Fairy rings and fungi

Mon. Apr. 29, 2019

Click below to listen to my 2 min. Garden Bite radio show:  Fairy rings and fungi

Now that the snow is gone, the grass is greening up, the fairies are coming out too!    

No… not this kind.  It’s still a little too cold out here!  There’s a fairy ring in my lawn…

My husband didn’t believe me when I told him what I thought the ring was. He thought it was from a few years ago when a lawn company fertilized.  No, honey, that doesn’t last that long. Then I showed him the fungi that are in the fairy ring!

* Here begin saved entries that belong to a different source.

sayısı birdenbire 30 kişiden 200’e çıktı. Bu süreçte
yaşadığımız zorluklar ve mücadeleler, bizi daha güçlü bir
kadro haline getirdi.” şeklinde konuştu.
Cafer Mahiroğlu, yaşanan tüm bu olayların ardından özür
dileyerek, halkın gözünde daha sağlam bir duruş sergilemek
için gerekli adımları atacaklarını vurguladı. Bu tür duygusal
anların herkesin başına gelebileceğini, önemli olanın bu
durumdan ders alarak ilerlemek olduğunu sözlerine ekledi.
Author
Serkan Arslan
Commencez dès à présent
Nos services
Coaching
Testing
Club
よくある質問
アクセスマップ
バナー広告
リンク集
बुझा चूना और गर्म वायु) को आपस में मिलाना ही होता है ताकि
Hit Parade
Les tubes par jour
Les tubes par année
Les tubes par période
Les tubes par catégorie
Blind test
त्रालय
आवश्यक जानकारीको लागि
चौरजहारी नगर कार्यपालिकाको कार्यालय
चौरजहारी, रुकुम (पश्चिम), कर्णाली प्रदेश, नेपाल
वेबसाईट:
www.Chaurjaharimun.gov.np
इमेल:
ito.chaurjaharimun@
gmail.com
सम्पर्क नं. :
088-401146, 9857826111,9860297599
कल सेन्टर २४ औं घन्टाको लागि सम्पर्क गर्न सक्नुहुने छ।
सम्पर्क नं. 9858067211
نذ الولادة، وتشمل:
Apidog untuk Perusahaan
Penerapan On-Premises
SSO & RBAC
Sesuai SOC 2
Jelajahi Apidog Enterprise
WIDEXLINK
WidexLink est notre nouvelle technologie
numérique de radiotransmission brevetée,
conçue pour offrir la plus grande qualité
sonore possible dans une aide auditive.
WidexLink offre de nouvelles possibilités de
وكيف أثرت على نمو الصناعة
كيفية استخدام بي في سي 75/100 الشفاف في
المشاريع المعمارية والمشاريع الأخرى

can you spot the mushrooms?

The mushrooms that appear after rainfall are the fruiting bodies of the fungus. The fungi are feeding on what’s rotting underneath the surface, stuff like old tree stumps, roots, logs, lumber, and other larger pieces of organic material.  It could also be the thick layer of thatch in my lawn!

So what’s going on with those rings? Is it bad or should we let the fairy fungi frolic?  

Fairy ring fungi are not attacking the grass directly, but are breaking down organic matter in the soil. As a result, nitrogen is released that the grass above may use, causing the green ring. In cases where the mycelia of the fungus get dense and inhibit water movement into the soil, grass in the arc may turn brown.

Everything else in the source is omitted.